Ready to create your pitch deck? We've put together a step-by-step approach to get you started.


  1. Elevator Pitch: What's your tagline in a sense? You'll need a quick one-liner that explains your product and your mission.
  2. Key Numbers: Show your timeline from inception to present: your growth metrics, press, accolades, and partnerships. This is a good place to share testimonials or product reviews.
  3. The Market: What market are you a part of? What's the market size - large or small? How much potential money is to be made? Where does your company fit in and where does it disrupt? Who are your customers? Include your research of macro trends and any additional insight.
  4. Challenge & Current Solutions: Define the problem in the market which your company or product is answering. Here, you'll highlight on your competitive set, but save the good and bad for #10.
  5. Your Solution: Prove your value and how you're different (and better). Define your solution for your customer.
  6. Business Model: Define your revenue model and how you'll make money. What does the pricing look like? Are there tiers of revenue? Remark on how many customers you have to date. Are there lifetime revenue streams? Or, is it a one-time purchase?
  7.  Strategy: Where are your potential customers going for solutions? How will you grab their attention? How will you achieve your growth projections?

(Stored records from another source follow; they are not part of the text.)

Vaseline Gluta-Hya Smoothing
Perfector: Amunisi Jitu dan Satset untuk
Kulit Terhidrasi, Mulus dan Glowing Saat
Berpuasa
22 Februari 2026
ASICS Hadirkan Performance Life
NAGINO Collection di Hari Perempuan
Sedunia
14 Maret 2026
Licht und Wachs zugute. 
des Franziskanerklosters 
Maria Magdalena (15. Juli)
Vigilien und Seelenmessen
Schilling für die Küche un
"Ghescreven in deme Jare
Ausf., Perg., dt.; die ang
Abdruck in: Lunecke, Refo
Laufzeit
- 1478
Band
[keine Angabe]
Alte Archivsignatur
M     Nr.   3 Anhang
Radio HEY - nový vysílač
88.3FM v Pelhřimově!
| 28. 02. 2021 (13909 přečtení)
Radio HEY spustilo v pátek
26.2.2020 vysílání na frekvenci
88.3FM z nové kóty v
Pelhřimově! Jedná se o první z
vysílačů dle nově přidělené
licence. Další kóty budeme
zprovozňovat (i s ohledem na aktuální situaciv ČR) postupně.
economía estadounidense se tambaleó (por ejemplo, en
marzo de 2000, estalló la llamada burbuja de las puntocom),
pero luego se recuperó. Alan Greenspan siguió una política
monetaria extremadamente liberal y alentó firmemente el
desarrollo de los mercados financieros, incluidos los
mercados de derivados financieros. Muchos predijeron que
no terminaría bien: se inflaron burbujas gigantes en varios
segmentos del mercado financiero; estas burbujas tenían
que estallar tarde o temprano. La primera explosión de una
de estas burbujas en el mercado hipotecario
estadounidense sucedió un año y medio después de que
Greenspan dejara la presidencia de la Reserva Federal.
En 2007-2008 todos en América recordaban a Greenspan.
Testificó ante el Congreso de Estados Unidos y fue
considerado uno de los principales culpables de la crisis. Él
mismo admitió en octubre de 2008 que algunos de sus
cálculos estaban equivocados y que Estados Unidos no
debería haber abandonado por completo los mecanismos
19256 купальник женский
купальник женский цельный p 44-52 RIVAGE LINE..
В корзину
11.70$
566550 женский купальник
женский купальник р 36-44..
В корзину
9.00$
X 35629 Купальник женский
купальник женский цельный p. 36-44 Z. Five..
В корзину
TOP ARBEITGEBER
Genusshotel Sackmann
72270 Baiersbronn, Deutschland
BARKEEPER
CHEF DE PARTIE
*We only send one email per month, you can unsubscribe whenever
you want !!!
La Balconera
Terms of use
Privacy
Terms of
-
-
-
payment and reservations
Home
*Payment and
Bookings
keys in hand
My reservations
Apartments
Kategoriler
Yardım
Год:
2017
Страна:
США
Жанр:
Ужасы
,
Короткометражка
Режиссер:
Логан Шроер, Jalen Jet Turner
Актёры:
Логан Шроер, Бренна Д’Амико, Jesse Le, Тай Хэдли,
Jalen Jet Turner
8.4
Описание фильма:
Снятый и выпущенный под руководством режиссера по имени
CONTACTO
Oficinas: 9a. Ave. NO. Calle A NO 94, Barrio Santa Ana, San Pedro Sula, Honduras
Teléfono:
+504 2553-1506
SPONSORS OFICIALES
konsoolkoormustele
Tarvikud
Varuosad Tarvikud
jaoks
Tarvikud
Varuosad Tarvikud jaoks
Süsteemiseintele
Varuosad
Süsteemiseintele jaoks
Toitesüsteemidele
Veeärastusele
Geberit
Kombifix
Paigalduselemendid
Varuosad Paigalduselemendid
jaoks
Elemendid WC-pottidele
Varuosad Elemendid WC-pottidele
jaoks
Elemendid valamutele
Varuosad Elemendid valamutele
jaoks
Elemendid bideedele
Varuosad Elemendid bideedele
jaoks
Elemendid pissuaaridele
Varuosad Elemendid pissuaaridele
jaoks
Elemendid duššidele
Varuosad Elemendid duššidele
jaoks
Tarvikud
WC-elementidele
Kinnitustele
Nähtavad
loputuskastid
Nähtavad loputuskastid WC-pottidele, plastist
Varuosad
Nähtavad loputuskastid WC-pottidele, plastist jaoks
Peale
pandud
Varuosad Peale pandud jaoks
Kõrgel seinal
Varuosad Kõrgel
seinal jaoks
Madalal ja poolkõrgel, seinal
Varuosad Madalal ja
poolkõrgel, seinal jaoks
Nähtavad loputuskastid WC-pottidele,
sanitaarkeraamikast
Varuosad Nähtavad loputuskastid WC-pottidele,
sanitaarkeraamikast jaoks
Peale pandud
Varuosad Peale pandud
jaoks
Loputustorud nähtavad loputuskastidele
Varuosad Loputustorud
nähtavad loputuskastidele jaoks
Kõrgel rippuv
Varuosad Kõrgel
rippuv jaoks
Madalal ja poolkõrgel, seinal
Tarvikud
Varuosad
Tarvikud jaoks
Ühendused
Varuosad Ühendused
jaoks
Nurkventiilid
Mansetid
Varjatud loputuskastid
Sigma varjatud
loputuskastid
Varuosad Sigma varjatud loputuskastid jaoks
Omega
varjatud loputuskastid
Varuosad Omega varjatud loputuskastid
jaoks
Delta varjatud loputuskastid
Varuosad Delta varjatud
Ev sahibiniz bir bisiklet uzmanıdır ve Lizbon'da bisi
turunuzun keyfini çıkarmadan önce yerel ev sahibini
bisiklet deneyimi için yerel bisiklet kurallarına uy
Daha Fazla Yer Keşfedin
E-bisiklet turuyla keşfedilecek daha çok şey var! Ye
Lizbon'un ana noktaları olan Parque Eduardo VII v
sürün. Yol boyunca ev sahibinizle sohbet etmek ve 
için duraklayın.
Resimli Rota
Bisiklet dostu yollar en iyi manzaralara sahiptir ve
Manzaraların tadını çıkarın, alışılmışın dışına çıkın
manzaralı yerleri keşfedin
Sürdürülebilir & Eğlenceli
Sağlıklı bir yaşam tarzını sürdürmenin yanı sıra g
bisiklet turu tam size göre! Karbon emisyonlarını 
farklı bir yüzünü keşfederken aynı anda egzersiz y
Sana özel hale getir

How will you reach your potential customers in a new and exciting way? How is your approach different?
  8. Team Roles: Highlight team members from leadership down. Note prior positions of importance, relevance, and expertise. How do their roles support your success?

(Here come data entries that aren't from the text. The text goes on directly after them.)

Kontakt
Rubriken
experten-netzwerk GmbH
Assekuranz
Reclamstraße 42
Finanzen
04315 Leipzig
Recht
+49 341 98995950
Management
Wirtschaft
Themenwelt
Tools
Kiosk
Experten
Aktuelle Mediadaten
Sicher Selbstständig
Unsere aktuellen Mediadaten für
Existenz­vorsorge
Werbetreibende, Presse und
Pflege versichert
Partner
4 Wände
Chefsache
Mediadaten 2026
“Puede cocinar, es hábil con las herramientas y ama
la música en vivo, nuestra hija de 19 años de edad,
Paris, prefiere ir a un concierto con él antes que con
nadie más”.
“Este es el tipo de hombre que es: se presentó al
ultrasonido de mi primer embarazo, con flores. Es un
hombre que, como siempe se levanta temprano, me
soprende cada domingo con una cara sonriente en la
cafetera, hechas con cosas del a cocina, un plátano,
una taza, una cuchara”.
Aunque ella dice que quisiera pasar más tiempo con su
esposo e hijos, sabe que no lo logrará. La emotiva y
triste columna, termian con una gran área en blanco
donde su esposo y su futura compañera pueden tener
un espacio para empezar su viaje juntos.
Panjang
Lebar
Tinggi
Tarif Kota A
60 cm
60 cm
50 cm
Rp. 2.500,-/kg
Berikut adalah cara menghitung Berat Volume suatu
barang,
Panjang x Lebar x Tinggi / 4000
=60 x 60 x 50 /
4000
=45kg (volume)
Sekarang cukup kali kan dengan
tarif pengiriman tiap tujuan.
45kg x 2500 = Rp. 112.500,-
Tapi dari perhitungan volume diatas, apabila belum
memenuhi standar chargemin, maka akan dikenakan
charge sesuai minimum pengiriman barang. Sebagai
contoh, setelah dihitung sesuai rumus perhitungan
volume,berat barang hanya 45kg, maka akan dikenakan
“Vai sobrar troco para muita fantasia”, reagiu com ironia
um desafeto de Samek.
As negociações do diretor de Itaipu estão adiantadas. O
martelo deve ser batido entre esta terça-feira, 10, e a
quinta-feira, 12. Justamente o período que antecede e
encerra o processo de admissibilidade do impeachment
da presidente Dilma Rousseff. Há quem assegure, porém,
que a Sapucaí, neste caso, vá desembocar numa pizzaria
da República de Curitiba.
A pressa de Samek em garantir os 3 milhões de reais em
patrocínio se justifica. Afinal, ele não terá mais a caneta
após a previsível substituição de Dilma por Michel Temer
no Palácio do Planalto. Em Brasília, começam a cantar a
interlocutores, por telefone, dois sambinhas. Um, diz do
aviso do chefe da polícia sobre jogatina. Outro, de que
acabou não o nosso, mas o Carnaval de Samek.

  9. Financials: Shoot for 3 to 5 years of financial projections. Make note of assumptions for expenses, customer conversion and retention, and your potential market penetration. For each year, you'll need to highlight total customers, total revenue, total expenses, and EBITDA (earnings before interest, tax, depreciation, and amortization).

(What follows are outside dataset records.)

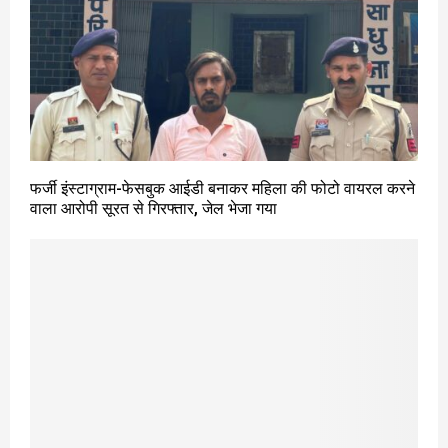
फर्जी इंस्टाग्राम-फेसबुक आईडी बनाकर महिला की फोटो वायरल करने
वाला आरोपी सूरत से गिरफ्तार, जेल भेजा गया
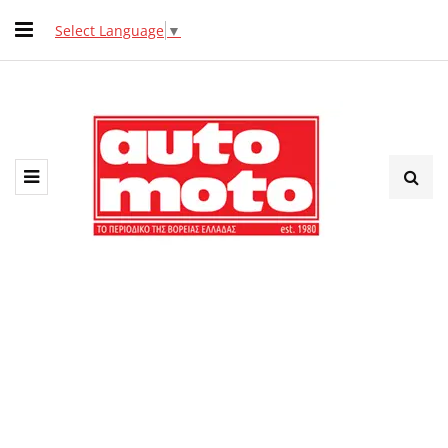
Select Language
▼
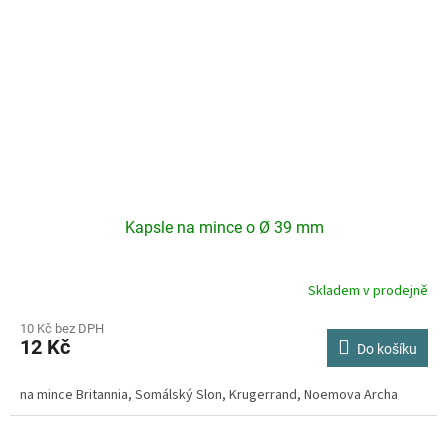
Kapsle na mince o Ø 39 mm
Skladem v prodejně
Průměrné
hodnocení
produktu
10 Kč bez DPH
12 Kč
je
Do košíku
4,2
z
na mince Britannia, Somálský Slon, Krugerrand, Noemova Archa
5
hvězdiček.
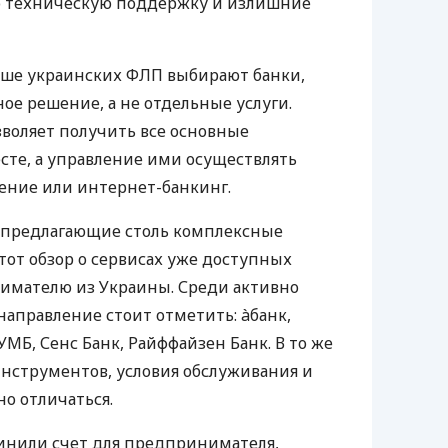
ю техническую поддержку и излишние
ьше украинских ФЛП выбирают банки,
е решение, а не отдельные услуги.
воляет получить все основные
те, а управление ими осуществлять
ение или интернет-банкинг.
 предлагающие столь комплексные
тот обзор о сервисах уже доступных
мателю из Украины. Среди активно
направление стоит отметить: àбанк,
УМБ, Сенс Банк, Райффайзен Банк. В то же
нструментов, условия обслуживания и
о отличаться.
инили счет для предпринимателя,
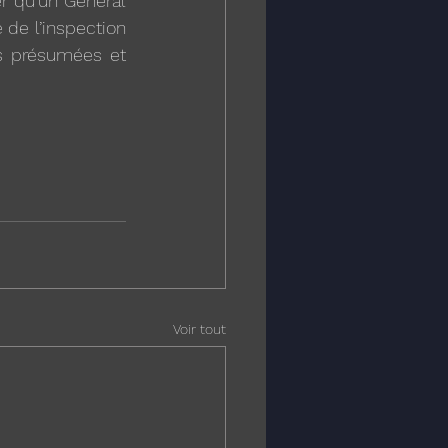
r qu’un Général 
de l’inspection 
s présumées et 
Voir tout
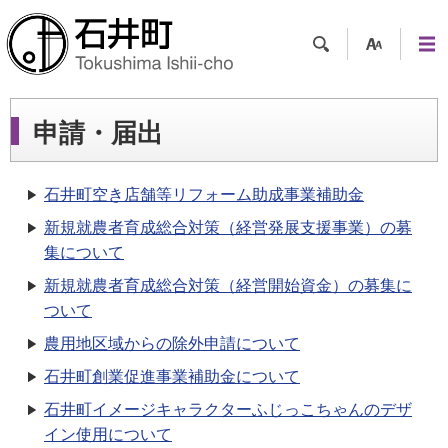
検索
支援
メニ
ツー
ュー
ル
申請・届出
石井町空き店舗等リフォーム助成事業補助金
新規就農者育成総合対策（経営発展支援事業）の募
集について
新規就農者育成総合対策（経営開始資金）の募集に
ついて
農用地区域からの除外申請について
石井町創業促進事業補助金について
石井町イメージキャラクターふじっこちゃんのデザ
イン使用について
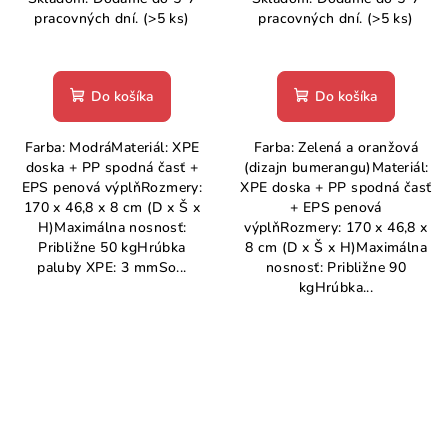
pracovných dní.
(>5 ks)
pracovných dní.
(>5 ks)
Do košíka
Do košíka
Farba: ModráMateriál: XPE
Farba: Zelená a oranžová
doska + PP spodná časť +
(dizajn bumerangu)Materiál:
EPS penová výplňRozmery:
XPE doska + PP spodná časť
170 x 46,8 x 8 cm (D x Š x
+ EPS penová
H)Maximálna nosnosť:
výplňRozmery: 170 x 46,8 x
Približne 50 kgHrúbka
8 cm (D x Š x H)Maximálna
paluby XPE: 3 mmSo...
nosnosť: Približne 90
kgHrúbka...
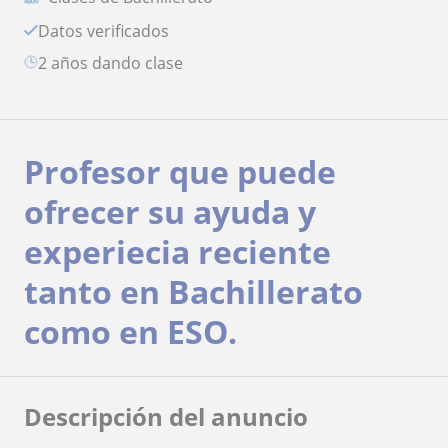
Datos verificados
2 años dando clase
Profesor que puede
ofrecer su ayuda y
experiecia reciente
tanto en Bachillerato
como en ESO.
Descripción del anuncio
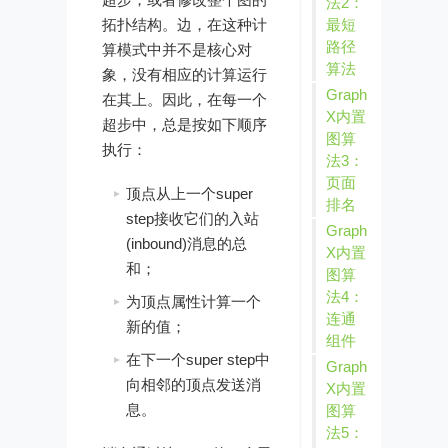
法2：
拓扑结构。边，在这种计
最短
路径
算模式中并不是核心对
算法
象，没有相应的计算运行
Graph
在其上。因此，在每一个
X内置
超步中，总是按如下顺序
图算
执行：
法3：
页面
顶点从上一个super
排名
step接收它们的入站
Graph
(inbound)消息的总
X内置
和；
图算
法4：
为顶点属性计算一个
连通
新的值；
组件
在下一个super step中
Graph
向相邻的顶点发送消
X内置
息。
图算
法5：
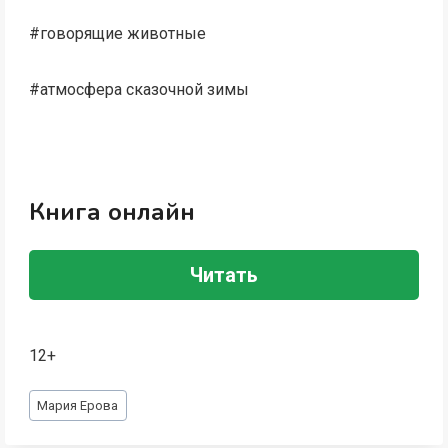
#говорящие животные
#атмосфера сказочной зимы
Книга онлайн
Читать
12+
Метки
Мария Ерова
записи:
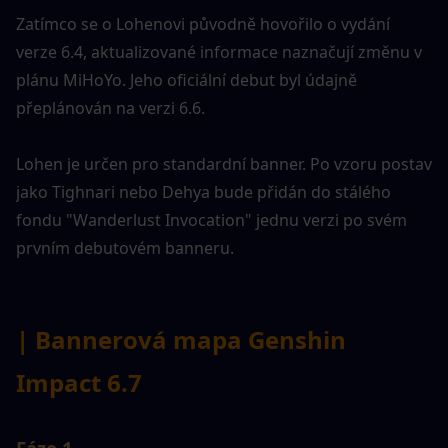
Zatímco se o Lohenovi původně hovořilo o vydání 
verze 6.4, aktualizované informace naznačují změnu v 
plánu MiHoYo. Jeho oficiální debut byl údajně 
přeplánován na verzi 6.6.
Lohen je určen pro standardní banner. Po vzoru postav 
jako Tighnari nebo Dehya bude přidán do stálého 
fondu "Wanderlust Invocation" jednu verzi po svém 
prvním debutovém banneru.
| Bannerová mapa Genshin 
Impact 6.7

  10. Competition: How does your company exist in your market? What advantages are you bringing to the table? How are you unique? Comment on your competitive set further: what do they provide in the marketplace (good and bad)?
  11. The Investment "Ask:" Be transparent. How much money do you have and need to raise? What's the timeline? Do you have any investors already? Who are they? How will the proceeds be used? Mention founder salaries, new hires, overhead for space and/or equipment, marketing (very important), technology and product development, capital expenses and equipment.
  12. Thank you: Be sure to add a closing slide thanking everyone for their time.

This is everything you need to create an intriguing investor pitch that you can share with investors directly, online, or present in person. Good luck!